CrunchyData / pg_featureserv

Lightweight RESTful Geospatial Feature Server for PostGIS in Go
Apache License 2.0
459 stars 91 forks source link

numberMatched reponse? #139

Open KoalaGeo opened 1 year ago

KoalaGeo commented 1 year ago

Hi,

We're testing accessing some sensor data via pg_featureserv and users have requested a numberMatched property - Is this something on your roadmap?

Example use: All results between two dates - https://ogcapi.bgs.ac.uk/demo/collections/published.ql_sen_water_level_data_sta/items.json?filter=resulttime%20BETWEEN%202022-09-17%20AND%202022-10-17

NumberReturned = 10

If we increase limit to 1000 (https://ogcapi.bgs.ac.uk/demo/collections/published.ql_sen_water_level_data_sta/items.json?limit=1000&filter=resulttime%20BETWEEN%202022-09-17%20AND%202022-10-17) theres at least that many results

As you can see via our pygeoapi server there's 5622767 items https://ogcapi.bgs.ac.uk/collections/sensor-water-level-sta/items?limit=1&f=json. However pg_featureserv is showing itself much more performant:

pg_featureserv: https://ogcapi.bgs.ac.uk/demo/collections/published.ql_sen_water_level_data_sta/items.json?limit=1000 = 308 ms pygeoapi: https://ogcapi.bgs.ac.uk/collections/sensor-water-level-sta/items?limit=1000&f=json = 2.81 s

dr-jts commented 1 year ago

This is a tricky requirement to meet efficiently. As you will understand, providing a count of the total number of records returned by a given query requires running that query and retrieving all results from the database. This is obviously very inefficient.

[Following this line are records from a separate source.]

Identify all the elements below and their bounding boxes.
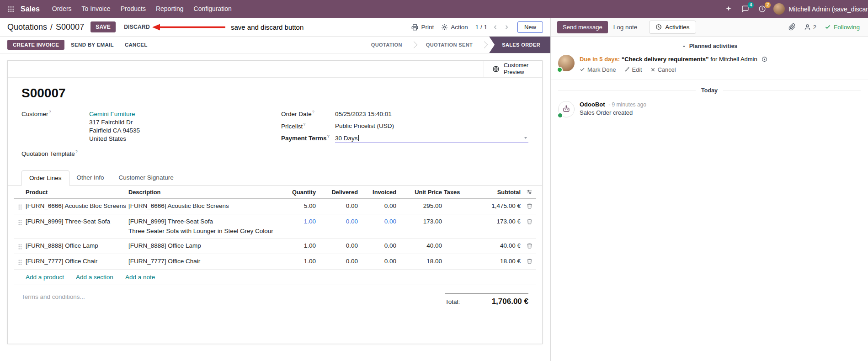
cell-invoiced[interactable]: 0.00 [360, 258, 398, 265]
cell-quantity[interactable]: 5.00 [279, 202, 318, 209]
attachments-button[interactable] [788, 23, 796, 31]
add-section-link[interactable]: Add a section [76, 274, 113, 281]
delete-row-icon[interactable] [522, 218, 536, 224]
add-product-link[interactable]: Add a product [26, 274, 64, 281]
menu-to-invoice[interactable]: To Invoice [77, 0, 116, 18]
delete-row-icon[interactable] [522, 242, 536, 249]
payment-terms-text: 30 Days [335, 135, 359, 142]
record-title: S00007 [21, 86, 528, 101]
following-button[interactable]: Following [825, 24, 862, 31]
message-author[interactable]: OdooBot [580, 101, 605, 108]
cell-invoiced[interactable]: 0.00 [360, 242, 398, 249]
cell-quantity[interactable]: 1.00 [279, 258, 318, 265]
pricelist-value[interactable]: Public Pricelist (USD) [335, 122, 394, 129]
optional-columns-icon[interactable] [522, 189, 536, 195]
cancel-button[interactable]: CANCEL [120, 40, 152, 50]
messages-count-badge: 4 [748, 2, 754, 8]
customer-preview-button[interactable]: Customer Preview [484, 61, 542, 77]
planned-activities-title: Planned activities [689, 43, 738, 49]
systray: 4 2 [725, 5, 766, 13]
field-quotation-template: Quotation Template? [21, 149, 277, 157]
delete-row-icon[interactable] [522, 258, 536, 264]
cell-delivered[interactable]: 0.00 [318, 258, 360, 265]
edit-label: Edit [632, 66, 642, 73]
cell-unit-price[interactable]: 18.00 [398, 258, 444, 265]
breadcrumb-separator: / [50, 22, 53, 32]
cell-delivered[interactable]: 0.00 [318, 242, 360, 249]
planned-activities-toggle[interactable]: Planned activities [551, 39, 868, 54]
action-button[interactable]: Action [441, 24, 468, 31]
pager-previous-icon[interactable] [492, 24, 499, 31]
cell-quantity[interactable]: 1.00 [279, 218, 318, 225]
cell-product[interactable]: [FURN_6666] Acoustic Bloc Screens [26, 202, 128, 209]
print-button[interactable]: Print [411, 24, 434, 31]
new-button[interactable]: New [517, 21, 543, 33]
cell-unit-price[interactable]: 40.00 [398, 242, 444, 249]
dropdown-caret-icon[interactable] [523, 135, 528, 141]
messages-icon[interactable]: 4 [741, 5, 749, 13]
drag-handle-icon[interactable] [14, 218, 26, 226]
breadcrumb: Quotations / S00007 [7, 22, 84, 32]
cell-product[interactable]: [FURN_7777] Office Chair [26, 258, 128, 265]
cell-quantity[interactable]: 1.00 [279, 242, 318, 249]
cell-product[interactable]: [FURN_8888] Office Lamp [26, 242, 128, 249]
menu-configuration[interactable]: Configuration [189, 0, 237, 18]
tab-order-lines[interactable]: Order Lines [21, 170, 69, 186]
send-by-email-button[interactable]: SEND BY EMAIL [66, 40, 118, 50]
tab-other-info[interactable]: Other Info [69, 170, 112, 186]
send-message-button[interactable]: Send message [557, 21, 608, 33]
menu-orders[interactable]: Orders [47, 0, 77, 18]
cell-delivered[interactable]: 0.00 [318, 218, 360, 225]
cell-description[interactable]: [FURN_8888] Office Lamp [128, 242, 279, 249]
menu-products[interactable]: Products [116, 0, 151, 18]
cell-description[interactable]: [FURN_7777] Office Chair [128, 258, 279, 265]
cell-invoiced[interactable]: 0.00 [360, 218, 398, 225]
today-divider: Today [558, 87, 861, 94]
address-line-2: Fairfield CA 94535 [89, 127, 140, 134]
discard-button[interactable]: DISCARD [119, 21, 154, 32]
apps-grid-icon[interactable] [5, 4, 16, 15]
drag-handle-icon[interactable] [14, 202, 26, 210]
menu-reporting[interactable]: Reporting [151, 0, 189, 18]
activities-tab[interactable]: Activities [649, 21, 696, 34]
status-sales-order[interactable]: SALES ORDER [489, 37, 550, 53]
breadcrumb-quotations[interactable]: Quotations [7, 22, 47, 32]
cell-product[interactable]: [FURN_8999] Three-Seat Sofa [26, 218, 128, 225]
add-note-link[interactable]: Add a note [125, 274, 155, 281]
cell-description[interactable]: [FURN_6666] Acoustic Bloc Screens [128, 202, 279, 209]
cancel-activity-button[interactable]: Cancel [650, 66, 676, 73]
cell-description[interactable]: [FURN_8999] Three-Seat SofaThree Seater … [128, 218, 279, 234]
customer-link[interactable]: Gemini Furniture [89, 111, 140, 117]
user-menu[interactable]: Mitchell Admin (save_discar [773, 3, 868, 15]
table-row: [FURN_8888] Office Lamp [FURN_8888] Offi… [14, 239, 536, 254]
cell-delivered[interactable]: 0.00 [318, 202, 360, 209]
divider-line [558, 90, 696, 90]
cell-unit-price[interactable]: 295.00 [398, 202, 444, 209]
order-date-value[interactable]: 05/25/2023 15:40:01 [335, 111, 392, 117]
status-quotation-sent[interactable]: QUOTATION SENT [419, 37, 480, 53]
terms-and-conditions-field[interactable]: Terms and conditions... [21, 293, 85, 344]
info-icon[interactable] [761, 56, 767, 62]
mark-done-button[interactable]: Mark Done [580, 66, 616, 73]
app-name[interactable]: Sales [21, 5, 40, 13]
delete-row-icon[interactable] [522, 202, 536, 209]
payment-terms-input[interactable]: 30 Days [335, 135, 528, 143]
field-group-right: Order Date? 05/25/2023 15:40:01 Pricelis… [277, 110, 528, 161]
edit-activity-button[interactable]: Edit [624, 66, 642, 73]
activities-clock-icon[interactable]: 2 [758, 5, 766, 13]
cell-unit-price[interactable]: 173.00 [398, 218, 444, 225]
help-marker: ? [303, 122, 305, 127]
sparkle-icon[interactable] [725, 5, 732, 13]
drag-handle-icon[interactable] [14, 258, 26, 265]
status-quotation[interactable]: QUOTATION [364, 37, 410, 53]
tab-customer-signature[interactable]: Customer Signature [112, 170, 181, 186]
activity-avatar [558, 55, 575, 71]
log-note-button[interactable]: Log note [613, 24, 638, 31]
create-invoice-button[interactable]: CREATE INVOICE [7, 40, 64, 50]
cell-invoiced[interactable]: 0.00 [360, 202, 398, 209]
followers-button[interactable]: 2 [804, 24, 816, 31]
print-label: Print [421, 24, 434, 31]
save-button[interactable]: SAVE [91, 21, 116, 32]
pager-next-icon[interactable] [503, 24, 510, 31]
drag-handle-icon[interactable] [14, 242, 26, 250]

We have thought that an additional parameter could be supplied to optionally force computing the total number of result records. Or it could be provided as a configuration option (although that is pretty crude).

This is a common problem when querying databases. Often the answer is "don't do it - find some other way to answer the question". Is that an option in your use case?

KoalaGeo commented 1 year ago

yeah, chatting round the office here, seems the consenus is that numberMatched is better as a seperate query from the one to pull the data.

As you suggest, maybe a ?countonly=true query parameter would be the way?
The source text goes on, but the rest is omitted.